We are developing our own self-hosted analytical platform and are looking for a Data Engineer to help us maintain and accelerate the growth of our data department.
Our vacancy is at the intersection of Data Engineering and product analytics.
You will be responsible for ensuring that data is:
- consistently collected,
- correctly modeled,
- understandable to business and product teams,
- and actually used for decision-making.
What you will be doing:
- Designing, creating, and maintaining DAGs in Apache Airflow for data collection and processing.
- Writing efficient SQL queries to our storage based on Trino and Iceberg, modeling data marts.
- Developing and supporting dashboards in Apache Superset, answering key business and product questions.
- Participating in query optimization and improving the architecture of our analytical platform.
We will work well together if you:
- Have 1+ year of experience as a Data Engineer or Data Analyst with an engineering focus.
- Confidently write SQL and understand how to make queries fast and maintainable.

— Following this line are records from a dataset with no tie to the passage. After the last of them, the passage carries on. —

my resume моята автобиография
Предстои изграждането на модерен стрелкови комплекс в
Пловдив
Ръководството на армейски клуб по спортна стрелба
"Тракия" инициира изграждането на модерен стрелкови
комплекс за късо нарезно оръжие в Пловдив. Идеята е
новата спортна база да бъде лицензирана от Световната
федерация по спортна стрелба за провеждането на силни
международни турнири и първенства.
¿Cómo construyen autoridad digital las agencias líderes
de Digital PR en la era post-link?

- Use Python (Pandas and similar libraries) and have created DAGs in Apache Airflow.
- Have created dashboards in Superset, Metabase, Tableau, Power BI, or similar tools.
- Understand how data models, data marts, and partitioning are structured.

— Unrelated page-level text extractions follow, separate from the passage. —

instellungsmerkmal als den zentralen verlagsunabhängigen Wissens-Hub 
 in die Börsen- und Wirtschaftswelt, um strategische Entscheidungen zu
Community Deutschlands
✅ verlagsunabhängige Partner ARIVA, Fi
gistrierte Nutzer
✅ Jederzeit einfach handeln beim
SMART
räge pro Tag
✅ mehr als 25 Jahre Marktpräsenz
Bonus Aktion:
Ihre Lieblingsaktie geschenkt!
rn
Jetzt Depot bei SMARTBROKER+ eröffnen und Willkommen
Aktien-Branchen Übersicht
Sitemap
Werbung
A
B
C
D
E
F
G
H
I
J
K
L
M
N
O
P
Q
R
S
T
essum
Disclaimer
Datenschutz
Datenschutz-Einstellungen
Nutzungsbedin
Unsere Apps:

- Enjoy diving into tasks and are not afraid to propose your own solutions.
It will be a big plus if you have:
- Experience with our stack: Trino (TrinoDB/Presto), Apache Iceberg, Apache Airflow, Apache Superset.
- Experience with self-hosted infrastructure (Linux, Docker).
- Interest in the EdTech sector and mobile products.
- Experience in product analytics data analysis (A/B tests, funnels, retention).
Our stack:
- Storage: S3, Apache Iceberg, PostgreSQL.
- Query engine: Trino.
- Orchestration: Apache Airflow.
- Visualization: Apache Superset.
- Infrastructure: Docker, Kubernetes.
What we offer:
- A distributed Russian-speaking team of 40 people. You can work from anywhere in the world.
- Work with a modern and in-demand stack of technologies in the data field.
- Lack of bureaucracy and fast decision-making processes.
- The opportunity to directly influence the development of a product used by millions of people worldwide.